(The Center Square) – The dangers of cigarette smoking are well known, but a recent study by WalletHub determined how much the habit can cost people in Indiana and other states.
According to to learn, the cost per smoker in Indiana is nearly $2.5 million. The Fiscal Health Promotion website determined this number based on several factors, including the average price of a pack of cigarettes in each state, how much individuals could have made had they invested rather than buying a pack a day, and the associated medical costs costs smoking.
To buy a pack a day for 48 years would cost an Indiana smoker $124,742 over a lifetime. They probably would have made almost $1.7 million if they had invested that money instead.
WalletHub based investment returns on historical returns from the S&P 500 and also factored in inflation to show current value.
The health care cost per smoker in Hoosier State is more than $133,000. This is based on the amount spent annually on smoking-related health problems in the state divided by the number of smokers.

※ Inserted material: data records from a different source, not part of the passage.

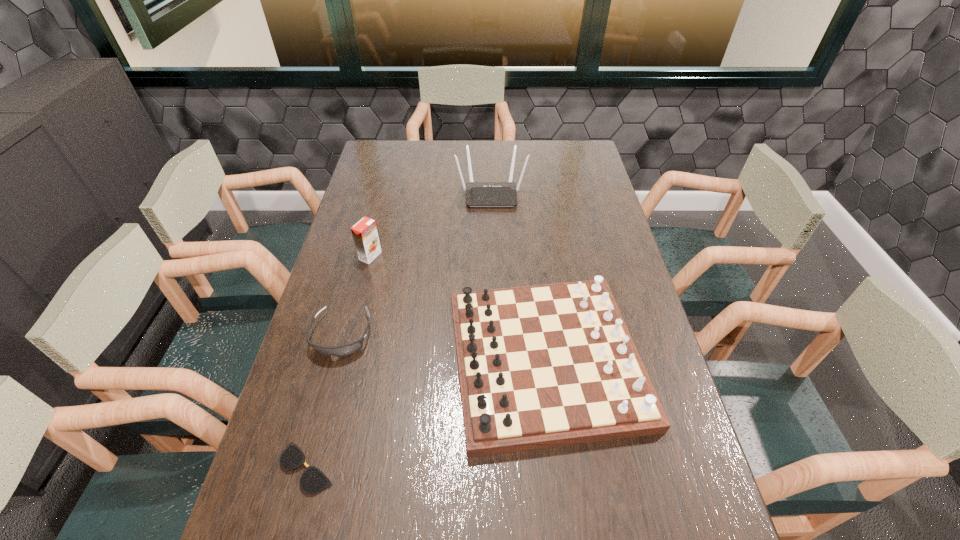 Find the location of a particular element. Image resolution: width=960 pixels, height=540 pixels. vacant area between the second shortest object and the fourth shortest object is located at coordinates (356, 295).

Where is `unoccupied position between the farthest object and the second tallest object`? unoccupied position between the farthest object and the second tallest object is located at coordinates (431, 225).

Locate an element on the screen. free area in between the orange juice and the fourth tallest object is located at coordinates (356, 295).

Where is `unoccupied position between the orange juice and the spectacles`? The width and height of the screenshot is (960, 540). unoccupied position between the orange juice and the spectacles is located at coordinates (339, 362).

Locate an element on the screen. The image size is (960, 540). empty location between the goggles and the spectacles is located at coordinates (324, 401).

Find the location of a particular element. The width and height of the screenshot is (960, 540). empty space that is in between the chessboard and the tallest object is located at coordinates (518, 276).

Where is `free area in between the router and the second tallest object`? free area in between the router and the second tallest object is located at coordinates (431, 225).

Find the location of a particular element. Image resolution: width=960 pixels, height=540 pixels. unoccupied position between the fourth tallest object and the second tallest object is located at coordinates (356, 295).

Select which object appears as the second closest to the spectacles. Please provide its 2D coordinates. Your answer should be formatted as a tuple, i.e. [(x, y)], where the tuple contains the x and y coordinates of a point satisfying the conditions above.

[(540, 366)]

This screenshot has height=540, width=960. Find the location of `object that is the third closest one to the chessboard`. object that is the third closest one to the chessboard is located at coordinates (364, 232). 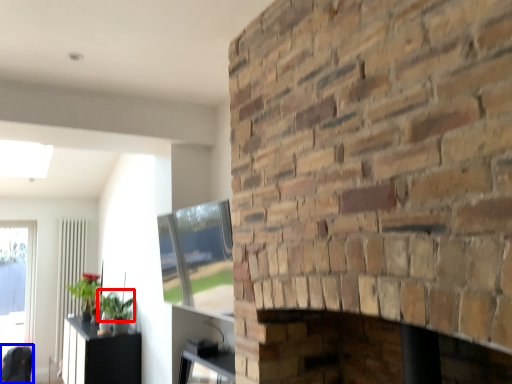 Question: Which object appears farthest to the camera in this image, plant (highlighted by a red box) or swivel chair (highlighted by a blue box)?

Choices:
 (A) plant
 (B) swivel chair

Answer: (B) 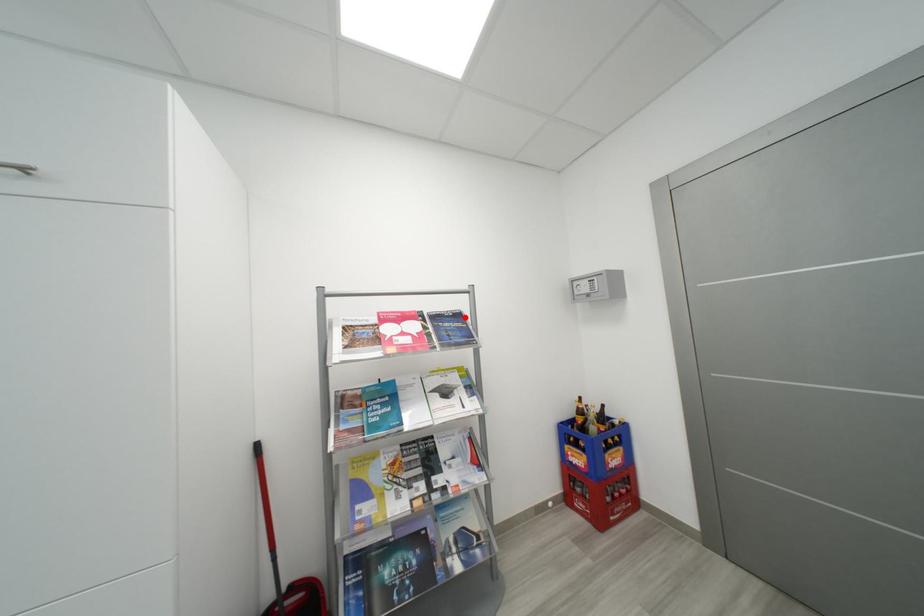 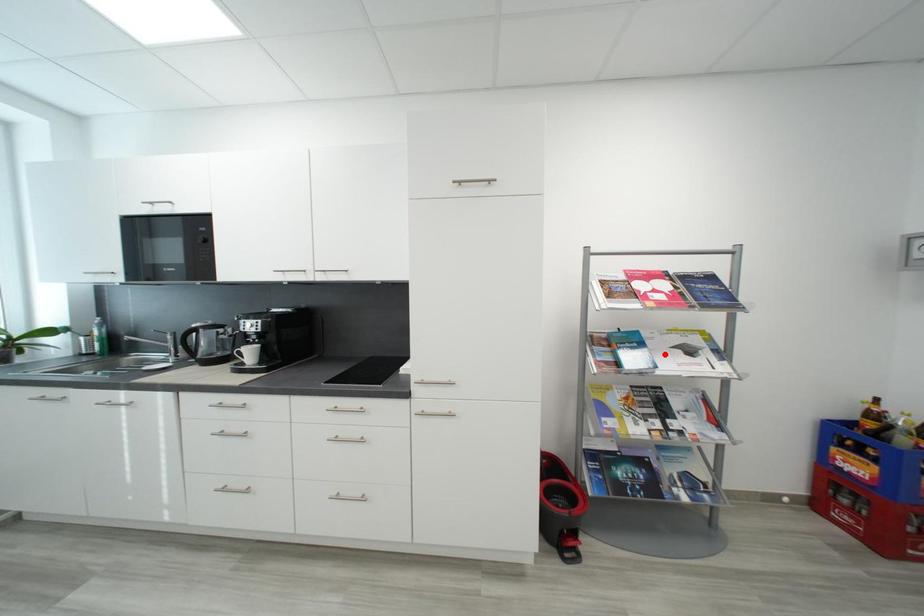 I am providing you with two images of the same scene from different viewpoints. A red point is marked on the first image and another point is marked on the second image. Are the points marked in image1 and image2 representing the same 3D position?

No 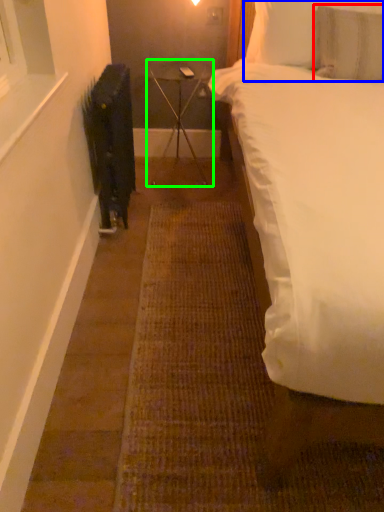 Question: Estimate the real-world distances between objects in this image. Which object is farther from pillow (highlighted by a red box), pillow (highlighted by a blue box) or table (highlighted by a green box)?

Indiana has the lowest cigarette tax compared to its neighbors. At 99.5 cents per box, the state ranked 39th nationally. Kentucky’s tax of $1.10 ranks 37th, while Illinois is 12th highest at $2.98. According to Tobacco Free Kids, the Michigan tax is $2 each, the 19th highest tax, and the Ohio tax of $1.60 is the 29th.
Indiana remains one of the worst states for percentage of smokers. According to the America’s Health Rankings 2022 report, 17.3% of the state’s adults were smokers. That ranked Missouri 41st nationally.
Melinda J. Ickes, professor of kinesiology and health promotion at the University of Kentucky, noted that the US Centers for Disease Control and Prevention recommends that states spend more than $56 million a year on tobacco control programs. However, only three states are approaching that number.
According to the Truth Initiative, Indiana spent $7.5 million on tobacco prevention programs in 2020.
Ickes said there was still a need for groups like the American Lung Association, and for employers and health insurance companies to continue to urge their workers and members to break the habit.
“I think it’s easy for a lot of people to forget that tobacco addiction is a chronic disease,” Ickes said. “Most individuals who smoke or use any form of tobacco, including smokeless cigarettes, e-cigarettes, etc., make multiple cessation attempts before success, and the majority require repeat cessation interventions.”